All lines from the one containing "联系，其他通道均得不到任何回复！请不要浪费你的时间....." to the end of the data below are to be returned exactly, both ends included, with nothing added.

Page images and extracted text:
##########

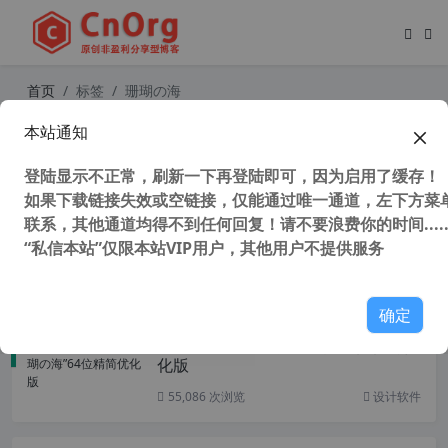
首页
标签
珊瑚の海
本站通知
AutoCAD2023“珊瑚の海”64位精简优
化版
登陆显示不正常，刷新一下再登陆即可，因为启用了缓存！
如果下载链接失效或空链接，仅能通过唯一通道，左下方菜单
联系，其他通道均得不到任何回复！请不要浪费你的时间.....
“私信本站”仅限本站VIP用户，其他用户不提供服务
119,496 次浏览
设计软件
确定
AutoCAD2021“珊瑚の海”64位精简优
化版
55,086 次浏览
设计软件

##########

Solution to the exercise =>
联系，其他通道均得不到任何回复！请不要浪费你的时间.....
“私信本站”仅限本站VIP用户，其他用户不提供服务
119,496 次浏览
设计软件
确定
AutoCAD2021“珊瑚の海”64位精简优
化版
55,086 次浏览
设计软件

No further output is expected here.